(ABOUT THIS EXERCISE): All of the listing should be output exactly, apart from the pictures.

(LISTED ENTRIES):

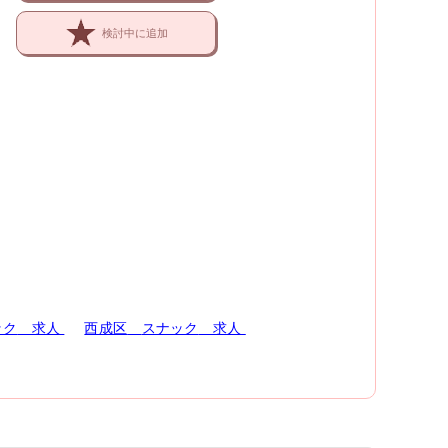
検討中に追加
ック
求人
西成区
スナック
求人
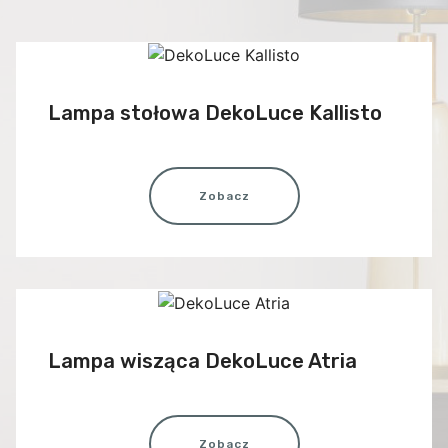
Lampa stołowa DekoLuce Kallisto
Zobacz
Lampa wisząca DekoLuce Atria
Zobacz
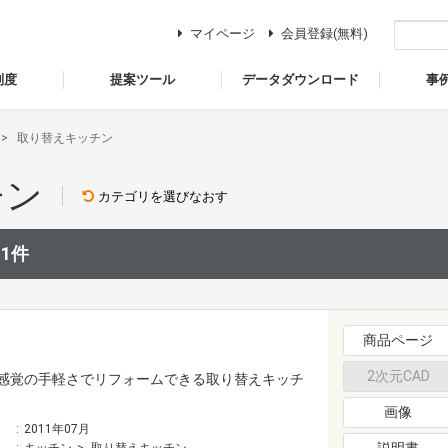
マイページ
会員登録(無料)
制度
提案ツール
データダウンロード
事
取り替えキッチン
チン
カテゴリを選びなおす
：
1件
商品ページ
2次元CAD
感覚の手軽さでリフォームできる取り替えキッチ
画像
2011年07月
説明書
キッチン
取り替えキッチン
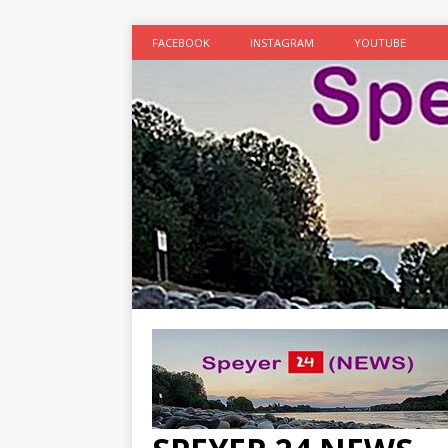
FACEBOOK
INSTAGRAM
YOUTUBE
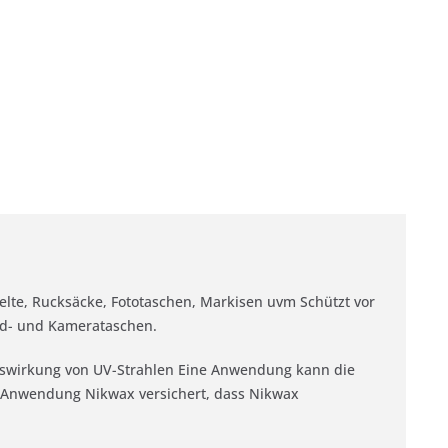
elte, Rucksäcke, Fototaschen, Markisen uvm Schützt vor
rad- und Kamerataschen.
uswirkung von UV-Strahlen Eine Anwendung kann die
e Anwendung Nikwax versichert, dass Nikwax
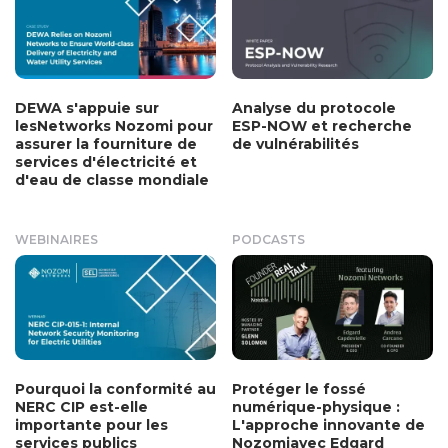
DEWA s'appuie sur
Analyse du protocole
lesNetworks Nozomi pour
ESP-NOW et recherche
assurer la fourniture de
de vulnérabilités
services d'électricité et
d'eau de classe mondiale
WEBINAIRES
PODCASTS
Pourquoi la conformité au
Protéger le fossé
NERC CIP est-elle
numérique-physique :
importante pour les
L'approche innovante de
services publics
Nozomiavec Edgard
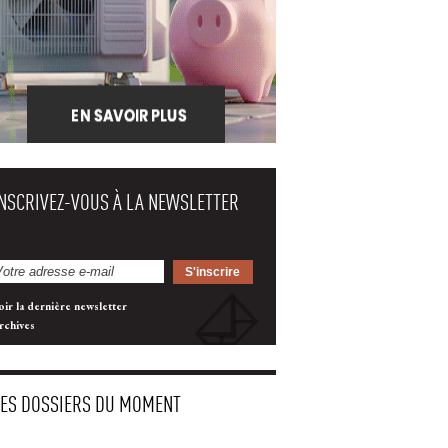
INSCRIVEZ-VOUS À LA NEWSLETTER
oir la dernière newsletter
rchives
LES DOSSIERS DU MOMENT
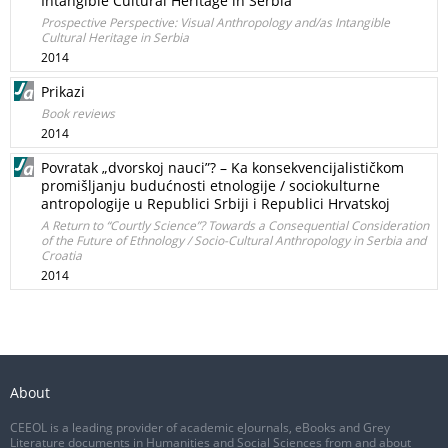
Intangible Cultural Heritage in Serbia
Prospective Perspective: Visual Anthropology and/as Intangible
Cultural Heritage in Serbia
2014
Prikazi
Book reviews
2014
Povratak „dvorskoj nauci”? – Ka konsekvencijalističkom
promišljanju budućnosti etnologije / sociokulturne
antropologije u Republici Srbiji i Republici Hrvatskoj
A Return to “Courtly Science”? Towards a Consequential Consideration
of the Future of Ethnology / Socio-Cultural Anthropology in Serbia and
Croatia
2014
About
CEEOL is a leading provider of academic eJournals, eBooks and Grey
Literature documents in Humanities and Social Sciences from and about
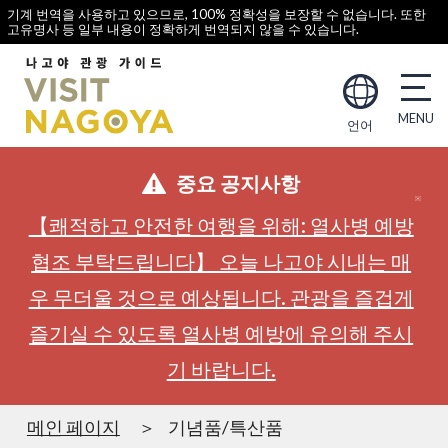
기계 번역을 사용하고 있으므로, 100% 정확성을 보장할 수 없습니다. 또한
고유명사 등 일부 내용이 정확하게 번역되지 않을 수 있습니다.
언어
중요 공지사항
【쾌적하고 안전한 여행을 위해: 열사병 예방
협조 부탁드립니다】 오늘 나고야 시내는 매
우 무더울 것으로 예상됩니다. 관광을 즐겁게
즐기실 수 있도록 열사병 예방에 유의해 주시
기 바랍니다.
메인 페이지
기념품/특산품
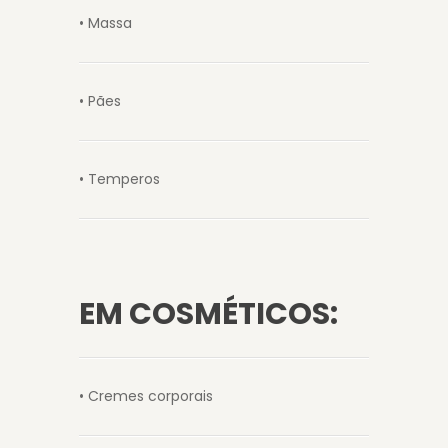
• Massa
• Pães
• Temperos
EM COSMÉTICOS:
• Cremes corporais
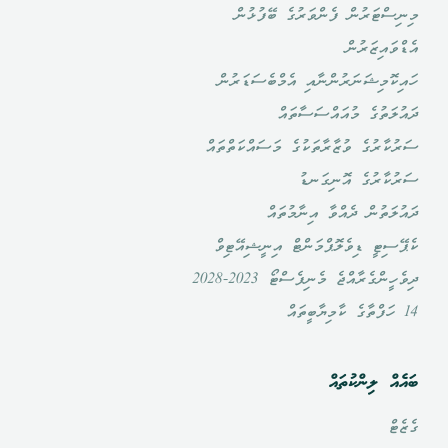
މިނިސްޓަރުން ފެންވަރުގެ ބޭފުޅުން
އެޑްވައިޒަރުން
ހައިކޮމިޝަނަރުންނާއި އެމްބެސަޑަރުން
ދައުލަތުގެ މުއައްސަސާތައް
ސަރުކާރުގެ ވުޒާރާތަކުގެ މަސައްކަތްތައް
ސަރުކާރުގެ އޮނިގަނޑު
ދައުލަތުން ދެއްވާ އިނާމުތައް
ކެޕޭސިޓީ ޑިވެލޮޕްމަންޓް އިނީޝިއޭޓިވް
ދިވެހީންގެރާއްޖެ މެނިފެސްޓޯ 2023-2028
14 ހަފްތާގެ ކާމިޔާބީތައް
ބައެއް ލިންކުތައް
ގެޒެޓް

(THE COMPLETED TASK):
検討中に追加
ック
求人
西成区
スナック
求人
Lampa stołowa DekoLuce Kallisto
Zobacz
Lampa wisząca DekoLuce Atria
Zobacz
マイページ
会員登録(無料)
制度
提案ツール
データダウンロード
事
取り替えキッチン
チン
カテゴリを選びなおす
：
1件
商品ページ
2次元CAD
感覚の手軽さでリフォームできる取り替えキッチ
画像
2011年07月
説明書
キッチン
取り替えキッチン
FACEBOOK
INSTAGRAM
YOUTUBE
elte, Rucksäcke, Fototaschen, Markisen uvm Schützt vor
rad- und Kamerataschen.
uswirkung von UV-Strahlen Eine Anwendung kann die
e Anwendung Nikwax versichert, dass Nikwax
DEWA s'appuie sur
Analyse du protocole
lesNetworks Nozomi pour
ESP-NOW et recherche
assurer la fourniture de
de vulnérabilités
services d'électricité et
d'eau de classe mondiale
WEBINAIRES
PODCASTS
Pourquoi la conformité au
Protéger le fossé
NERC CIP est-elle
numérique-physique :
importante pour les
L'approche innovante de
services publics
Nozomiavec Edgard
INSCRIVEZ-VOUS À LA NEWSLETTER
oir la dernière newsletter
rchives
LES DOSSIERS DU MOMENT
Intangible Cultural Heritage in Serbia
Prospective Perspective: Visual Anthropology and/as Intangible
Cultural Heritage in Serbia
2014
Prikazi
Book reviews
2014
Povratak „dvorskoj nauci”? – Ka konsekvencijalističkom
promišljanju budućnosti etnologije / sociokulturne
antropologije u Republici Srbiji i Republici Hrvatskoj
A Return to “Courtly Science”? Towards a Consequential Consideration
of the Future of Ethnology / Socio-Cultural Anthropology in Serbia and
Croatia
2014
About
CEEOL is a leading provider of academic eJournals, eBooks and Grey
Literature documents in Humanities and Social Sciences from and about
기계 번역을 사용하고 있으므로, 100% 정확성을 보장할 수 없습니다. 또한
고유명사 등 일부 내용이 정확하게 번역되지 않을 수 있습니다.
언어
중요 공지사항
【쾌적하고 안전한 여행을 위해: 열사병 예방
협조 부탁드립니다】 오늘 나고야 시내는 매
우 무더울 것으로 예상됩니다. 관광을 즐겁게
즐기실 수 있도록 열사병 예방에 유의해 주시
기 바랍니다.
메인 페이지
기념품/특산품
• Massa
• Pães
• Temperos
EM COSMÉTICOS:
• Cremes corporais
މިނިސްޓަރުން ފެންވަރުގެ ބޭފުޅުން
އެޑްވައިޒަރުން
ހައިކޮމިޝަނަރުންނާއި އެމްބެސަޑަރުން
ދައުލަތުގެ މުއައްސަސާތައް
ސަރުކާރުގެ ވުޒާރާތަކުގެ މަސައްކަތްތައް
ސަރުކާރުގެ އޮނިގަނޑު
ދައުލަތުން ދެއްވާ އިނާމުތައް
ކެޕޭސިޓީ ޑިވެލޮޕްމަންޓް އިނީޝިއޭޓިވް
ދިވެހީންގެރާއްޖެ މެނިފެސްޓޯ 2023-2028
14 ހަފްތާގެ ކާމިޔާބީތައް
ބައެއް ލިންކުތައް
ގެޒެޓް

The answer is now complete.